A+view+of+the+LGBTQ+Resource+Center+on+the+fourth+floor+of+the+Student+Union+Memorial+Center+on+Monday%2C+June+27.+UA+LGBTQ+Affairs+was+established+in+2007+to+support+the+LGBTQ+community.
Sydney Richardson

A view of the LGBTQ Resource Center on the fourth floor of the Student Union Memorial Center on Monday, June 27. UA LGBTQ Affairs was established in 2007 to support the LGBTQ community.

Pride Law and Southern Arizona Gender Alliance are putting on a clinic to assist transgender and gender-nonconforming individuals in changing their names or gender markers on official documents Nov. 15 and 17. 

The clinic does this to help people align the gender presented on their government IDs, drivers licenses and other documents with how they identify. It will take place at the University of Arizona College of Law at 1201 E. Speedway Blvd.

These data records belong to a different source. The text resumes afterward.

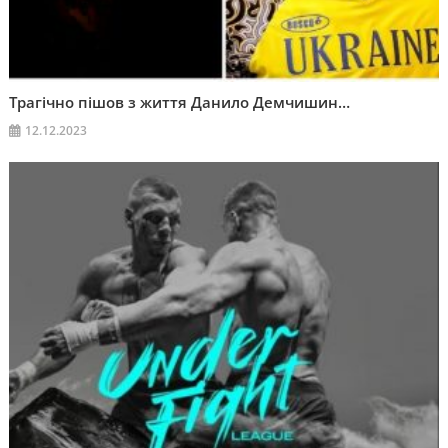
Трагічно пішов з життя Данило Демчишин…
12.12.2023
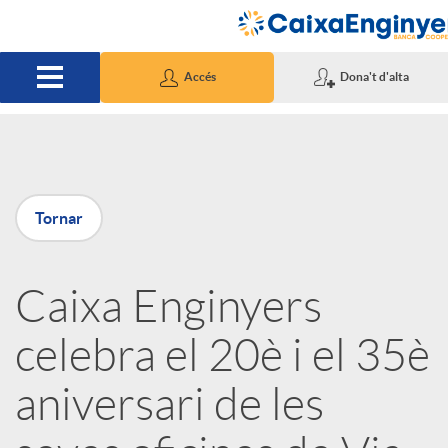
Salta al contingut principal
Accés
Dona't d'alta
P
Tornar
u
Caixa Enginyers
b
celebra el 20è i el 35è
l
aniversari de les
i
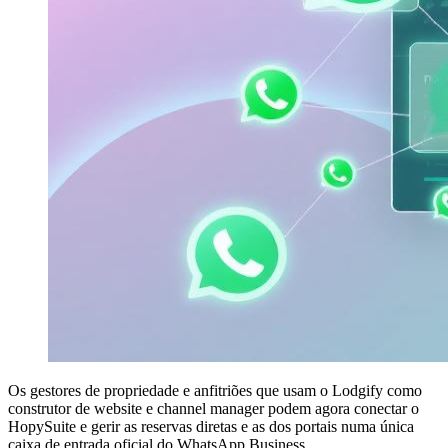
Os gestores de propriedade e anfitriões que usam o Lodgify como
construtor de website e channel manager podem agora conectar o
HopySuite e gerir as reservas diretas e as dos portais numa única
caixa de entrada oficial do WhatsApp Business.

Nov. 15 from 6-8 p.m. in Room 102 and  Nov. 17 from 10 a.m. to 1 p.m. in Room 114.

Pride Law is a group of law students in the University of Arizona James E. Rogers College of Law that have an interest in legal issues regarding LGBTQ rights. It’s also a club that brings together people from the LGBTQ community.

“We’re just a group of LGBT folks and allies that want to spend time together,” said Ashley Daltrey, president of Pride Law.

The biggest event they hold is the Name & Gender Marker Change Clinic. This year it will be held in both the fall and spring. According to Daltrey, this is the fifth year the clinic has been hosted and the first time they have decided to do it twice in one year.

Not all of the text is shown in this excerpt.